Action item ->
Without changing a word, copy every line of the listing below and leave out the images.

Records to use ->
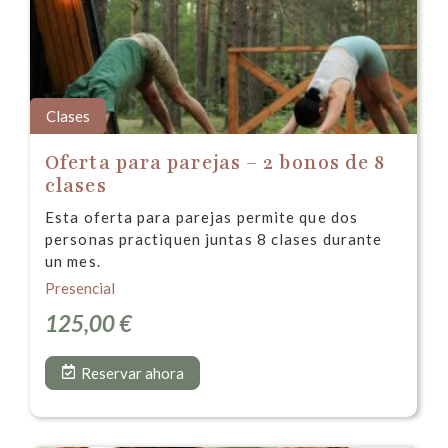
Clases
Oferta para parejas – 2 bonos de 8
clases
Esta oferta para parejas permite que dos
personas practiquen juntas 8 clases durante
un mes.
Presencial
125,00
€
Reservar ahora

The completed task ->
Clases
Oferta para parejas – 2 bonos de 8
clases
Esta oferta para parejas permite que dos
personas practiquen juntas 8 clases durante
un mes.
Presencial
125,00
€
Reservar ahora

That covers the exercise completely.